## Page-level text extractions
◇ ◇ ◇ ◇ ◇ ◇ ◇

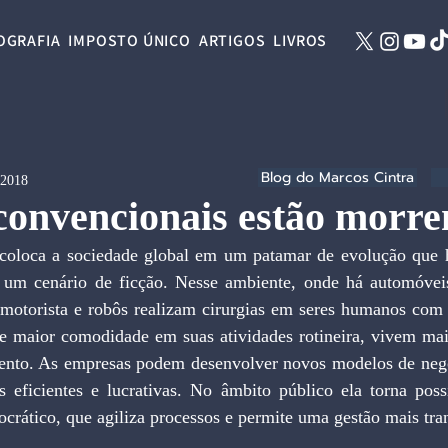
OGRAFIA
IMPOSTO ÚNICO
ARTIGOS
LIVROS
Blog do Marcos Cintra
 2018
convencionais estão morr
 um cenário de ficção. Nesse ambiente, onde há automóveis
motorista e robôs realizam cirurgias em seres humanos com 
e maior comodidade em suas atividades rotineira, vivem mai
nto. As empresas podem desenvolver novos modelos de negó
 eficientes e lucrativas. No âmbito público ela torna poss
rático, que agiliza processos e permite uma gestão mais tra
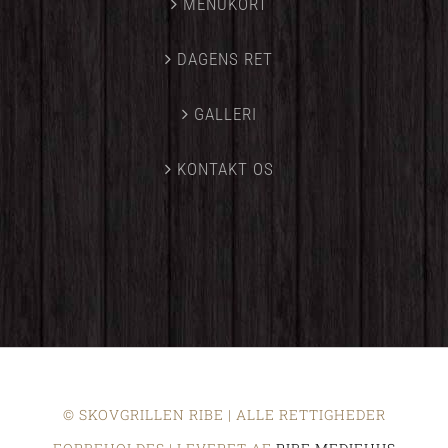
MENUKORT
DAGENS RET
GALLERI
KONTAKT OS
© SKOVGRILLEN RIBE | ALLE RETTIGHEDER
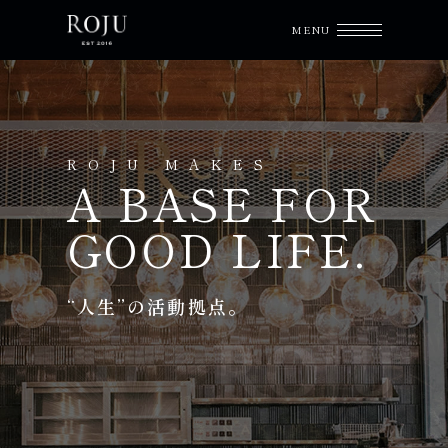
ROJU MAKES
A BASE FOR
GOOD LIFE.
“人生”の活動拠点。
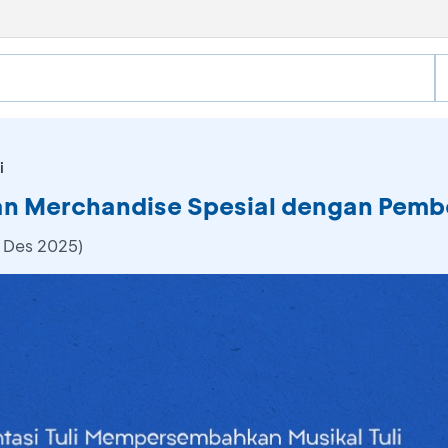
i
kan Merchandise Spesial dengan Pembe
 Des 2025)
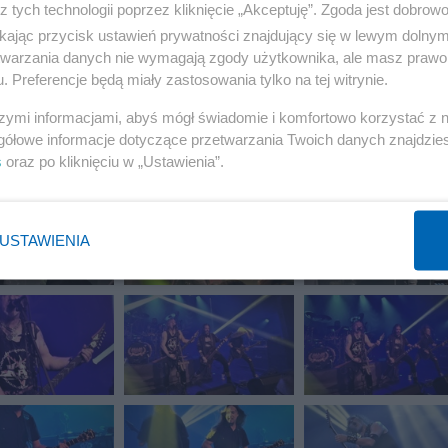
z tych technologii poprzez kliknięcie „Akceptuję”. Zgoda jest dobro
ikając przycisk ustawień prywatności znajdujący się w lewym dolny
etwarzania danych nie wymagają zgody użytkownika, ale masz prawo 
. Preferencje będą miały zastosowania tylko na tej witrynie.
szymi informacjami, abyś mógł świadomie i komfortowo korzystać z
gółowe informacje dotyczące przetwarzania Twoich danych znajdzi
s
oraz po kliknięciu w „Ustawienia”.
USTAWIENIA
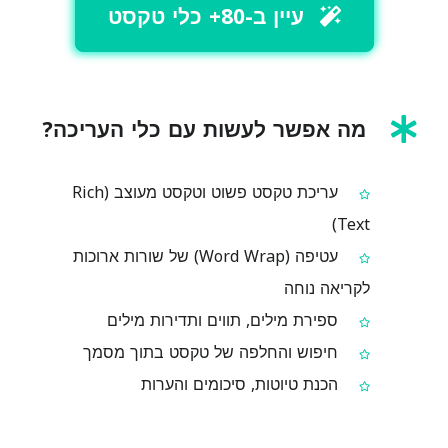
עיין ב-80+ כלי טקסט
מה אפשר לעשות עם כלי העריכה?
עריכת טקסט פשוט וטקסט מעוצב (Rich
Text)
עטיפה (Word Wrap) של שורות ארוכות
לקריאה נוחה
ספירת מילים, תווים ותדירות מילים
חיפוש והחלפה של טקסט בתוך מסמך
הכנת טיוטות, סיכומים והערות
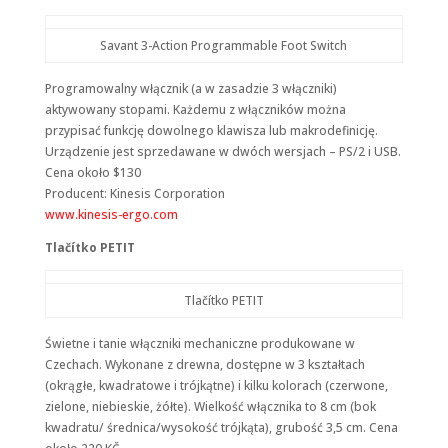
Savant 3-Action Programmable Foot Switch
Programowalny włącznik (a w zasadzie 3 włączniki)
aktywowany stopami. Każdemu z włączników można
przypisać funkcję dowolnego klawisza lub makrodefinicję.
Urządzenie jest sprzedawane w dwóch wersjach – PS/2 i USB.
Cena około $130
Producent: Kinesis Corporation
www.kinesis-ergo.com
Tlačítko PETIT
Tlačítko PETIT
Świetne i tanie włączniki mechaniczne produkowane w
Czechach. Wykonane z drewna, dostępne w 3 kształtach
(okrągłe, kwadratowe i trójkątne) i kilku kolorach (czerwone,
zielone, niebieskie, żółte). Wielkość włącznika to 8 cm (bok
kwadratu/ średnica/wysokość trójkąta), grubość 3,5 cm. Cena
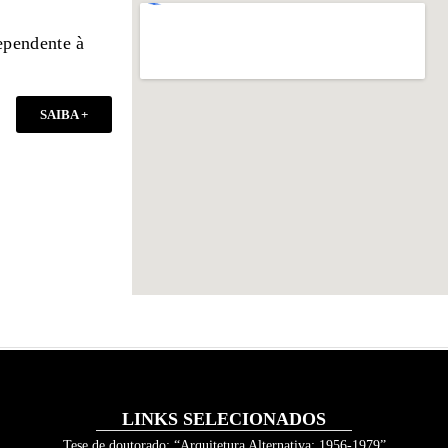
ependente à
SAIBA +
LINKS SELECIONADOS
Tese de doutorado: “Arquitetura Alternativa: 1956-1979”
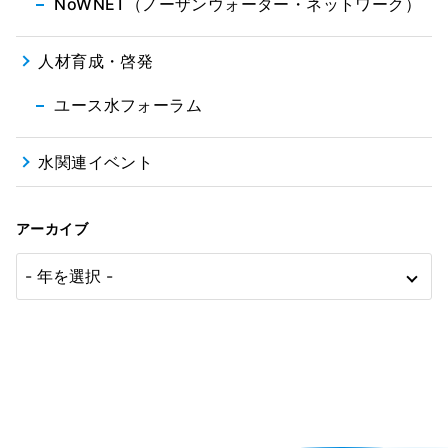
NoWNET（ノーザンウォーター・ネットワーク）
人材育成・啓発
ユース水フォーラム
水関連イベント
アーカイブ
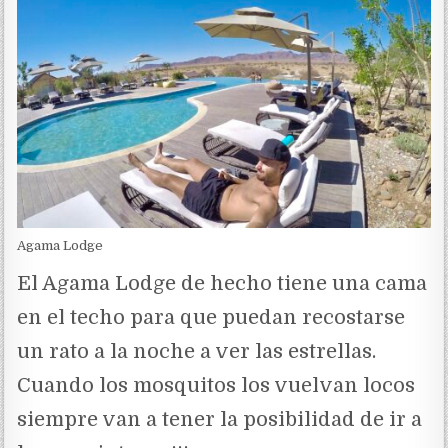
Agama Lodge
El Agama Lodge de hecho tiene una cama
en el techo para que puedan recostarse
un rato a la noche a ver las estrellas.
Cuando los mosquitos los vuelvan locos
siempre van a tener la posibilidad de ir a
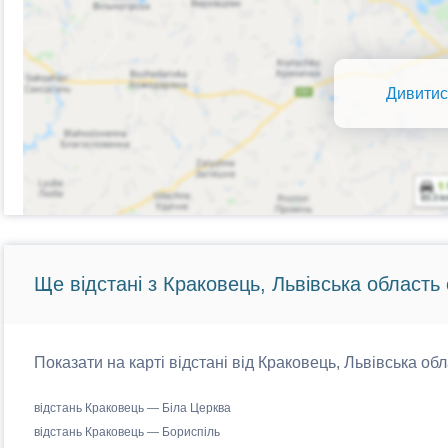
Дивитис
Ще відстані з Краковець, Львівська область 
Показати на карті відстані від Краковець, Львівська обл
відстань Краковець — Біла Церква
відстань Краковець — Бориспіль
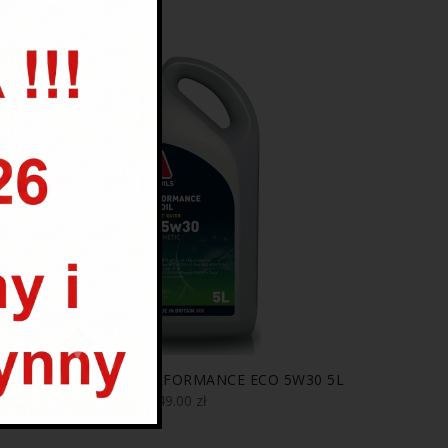
MILLERS OILS EE PERFORMANCE ECO 5W30 5L
249.00
zł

◇ ◇ ◇ ◇ ◇ ◇ ◇

## EXERCISE OBJECTIVE
Please, leaving out all pictures, transcribe exactly the lines above from the one containing "przypisać funkcję dowolnego" through the final line, both included.

## THE ANSWER
przypisać funkcję dowolnego klawisza lub makrodefinicję.
Urządzenie jest sprzedawane w dwóch wersjach – PS/2 i USB.
Cena około $130
Producent: Kinesis Corporation
www.kinesis-ergo.com
Tlačítko PETIT
Tlačítko PETIT
Świetne i tanie włączniki mechaniczne produkowane w
Czechach. Wykonane z drewna, dostępne w 3 kształtach
(okrągłe, kwadratowe i trójkątne) i kilku kolorach (czerwone,
zielone, niebieskie, żółte). Wielkość włącznika to 8 cm (bok
kwadratu/ średnica/wysokość trójkąta), grubość 3,5 cm. Cena
ependente à
SAIBA +
LINKS SELECIONADOS
Tese de doutorado: “Arquitetura Alternativa: 1956-1979”
NoWNET（ノーザンウォーター・ネットワーク）
人材育成・啓発
ユース水フォーラム
水関連イベント
アーカイブ
Agama Lodge
El Agama Lodge de hecho tiene una cama
en el techo para que puedan recostarse
un rato a la noche a ver las estrellas.
Cuando los mosquitos los vuelvan locos
siempre van a tener la posibilidad de ir a
Дивитис
Ще відстані з Краковець, Львівська область 
Показати на карті відстані від Краковець, Львівська обл
відстань Краковець — Біла Церква
відстань Краковець — Бориспіль
MILLERS OILS EE PERFORMANCE ECO 5W30 5L
249.00
zł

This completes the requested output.